8Le nouveau ministre par intérim, Ali Akbar Salehi, est pourtant partisan de la défiance vis-à-vis des Occidentaux. Mais c’est un proche d’Ahmadinejad qui pourrait lui permettre de reprendre en main le ministère. Né en Irak dans une famille de clercs, il est diplômé en ingénierie nucléaire du Massachusetts Institute of Technology (MIT), ancien représentant iranien à l’AIEA et directeur de l’Organisation de l’Energie Atomique Iranienne (OEAI). Salehi connaît ainsi le dossier nucléaire sur le bout des doigts, et sera sûrement une des pièces maîtresses des négociations appelées à se poursuivre fin janvier à Istanbul.

Face à un clergé réfractaire, un Guide en quête de légitimité

9De son côté le Guide Ali Khamenei essaie tant bien que mal de rallier et de calmer les religieux qui se sont dressés contre lui, et d’amadouer les Grands Ayatollahs. Fin octobre 2010, il s’est rendu à Qom pour réaffirmer son autorité et tenter de reprendre en main la hawza de la ville, qui regroupe l’ensemble des séminaires religieux sous l’autorité des Ayatollahs les plus influents. Face à la réticence des hauts dignitaires religieux, il a dû s’y rendre une seconde fois, à la mi-novembre. L’accueil y fut encore moins chaleureux qu’à la précédente visite. En 21 ans à la tête du pouvoir, Khamenei ne s’était rendu que trois fois dans le cœur religieux du pays. Considérée comme cruciale pour la légitimation de son autorité religieuse, sa quatrième visite avait été pourtant soigneusement préparée plusieurs mois à l’avance. Les Ayatollahs réfractaires les plus loquaces, Yusuf Sanei, Ali Mohammad Dastgheib, et Asadollah Bayat Zanjani, avaient vu leurs sites Internet clôturés. Les hommes du Guide s’étaient rendus auprès des Ayatollahs les plus influents pour les persuader d’accueillir Ali Khamenei à l’entrée de la ville. Face au refus catégorique de ce qu’ils considéraient comme une marque de soumission trop ostentatoire, le Bureau du Guide avait finalement réussi à organiser des rencontres publiques avec quelques membres éminents de la hiérarchie chiite.
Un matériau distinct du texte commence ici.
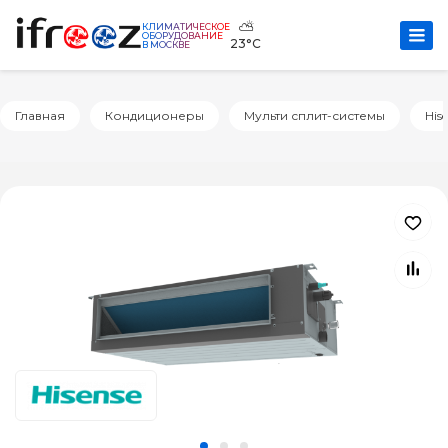
⛅
КЛИМАТИЧЕСКОЕ
ОБОРУДОВАНИЕ
23°C
В МОСКВЕ
Главная
Кондиционеры
Мульти сплит-системы
His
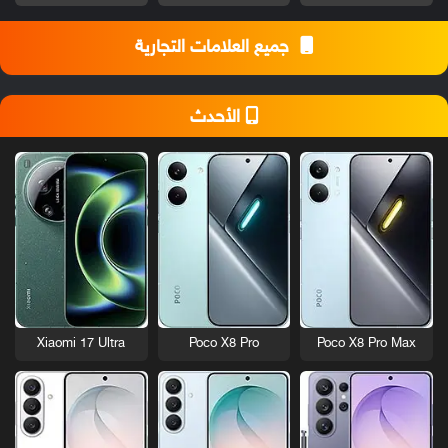
جميع العلامات التجارية
الأحدث
Xiaomi 17 Ultra
Poco X8 Pro
Poco X8 Pro Max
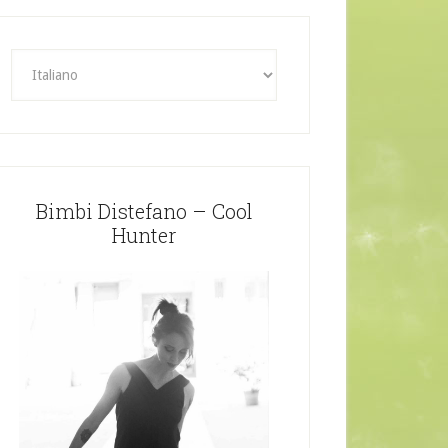
Bimbi Distefano – Cool
Hunter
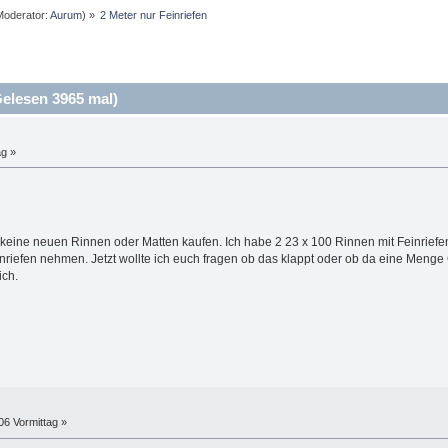
oderator:
Aurum
) »
2 Meter nur Feinriefen
elesen 3965 mal)
ag »
er keine neuen Rinnen oder Matten kaufen. Ich habe 2 23 x 100 Rinnen mit Feinriefe
inriefen nehmen. Jetzt wollte ich euch fragen ob das klappt oder ob da eine Menge
ich.
06 Vormittag »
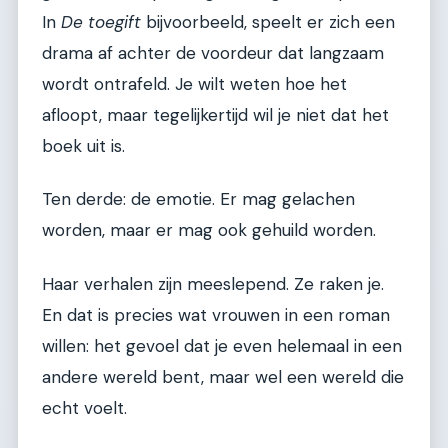
In
De toegift
bijvoorbeeld, speelt er zich een
drama af achter de voordeur dat langzaam
wordt ontrafeld. Je wilt weten hoe het
afloopt, maar tegelijkertijd wil je niet dat het
boek uit is.
Ten derde: de emotie. Er mag gelachen
worden, maar er mag ook gehuild worden.
Haar verhalen zijn meeslepend. Ze raken je.
En dat is precies wat vrouwen in een roman
willen: het gevoel dat je even helemaal in een
andere wereld bent, maar wel een wereld die
echt voelt.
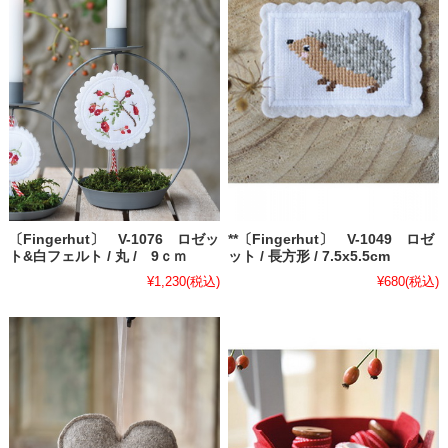
**〔Fingerhut〕 V-1049 ロゼ
〔Fingerhut〕 V-1076 ロゼッ
ット / 長方形 / 7.5x5.5cm
ト&白フェルト / 丸 / 9ｃｍ
¥680
(税込)
¥1,230
(税込)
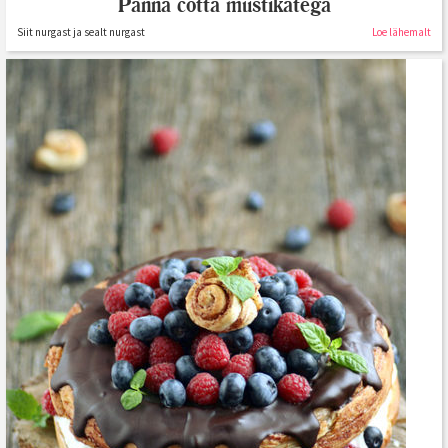
Panna cotta mustikatega
Siit nurgast ja sealt nurgast
Loe lähemalt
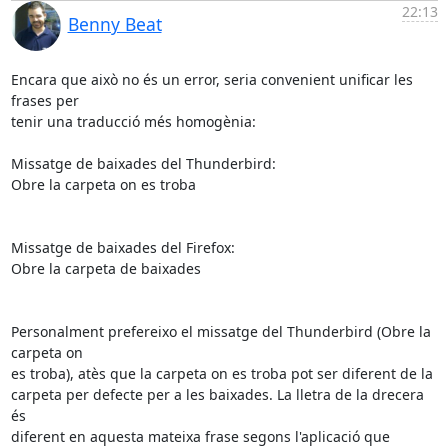
22:13
Benny Beat
Encara que això no és un error, seria convenient unificar les 
frases per 

tenir una traducció més homogènia:

Missatge de baixades del Thunderbird:

Obre la carpeta on es troba

Missatge de baixades del Firefox:

Obre la carpeta de baixades

Personalment prefereixo el missatge del Thunderbird (Obre la 
carpeta on 

es troba), atès que la carpeta on es troba pot ser diferent de la 

carpeta per defecte per a les baixades. La lletra de la drecera 
és 

diferent en aquesta mateixa frase segons l'aplicació que 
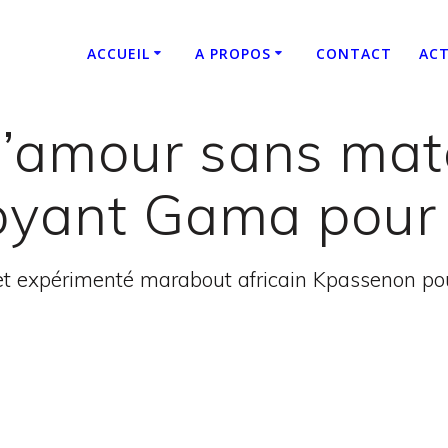
ACCUEIL
A PROPOS
CONTACT
ACT
’amour sans matéri
oyant Gama pour a
t expérimenté marabout africain Kpassenon pour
10Depuis le passage en force d’Ahmadinejad, les Grands Ayatollahs de la ville sainte de Qom, ayatollahs les plus respectés et sources d’émulation pour les fidèles chiites, n’hésitent plus à exprimer ouvertement leur désaccord, voire leur mépris vis-à-vis de la tournure prise par le régime, certains allant jusqu’à critiquer le Guide Suprême lui-même. La hiérarchie cléricale y a rarement été aussi divisée depuis la révolution de 1978-1979. Peu avant sa mort en décembre 2009, l’Ayatollah Montazeri, dauphin pressenti de Khomeyni, tombé en disgrâce et parmi les marjas les plus respectés de Qom, avait déclaré que la République islamique n’avait plus rien d’une république ni même d’islamique et virait à la dictature militaire. Dans une fatwa (édit religieux) publiée après les manifestations de l’été-automne 2009, il avait violemment mis en cause la légitimité de Khamenei comme Guide. Décédé depuis, ses obsèques ont rassemblé des centaines de milliers de personnes, virant à la manifestation contre le pouvoir de Khamenei.

11Parmi les clercs opposés au pouvoir de Khamenei, le plus virulent et sans doute l’un des plus écouté est l’Ayatollah Yusuf Sanei. Avec sa barbe blanchie par le poids des ans, il s’adresse d’une voix posée et calme à certains de ses étudiants dans l’enceinte du mausolée de Fatima, sœur du huitième imam. Pour lui, « la posture de Khamenei après les élections de juin 2009 a remis en question notre position en tant que guides de la communauté ». Le vénérable dignitaire ajoute que « c’est normal puisqu’il n’est même pas Ayatollah ».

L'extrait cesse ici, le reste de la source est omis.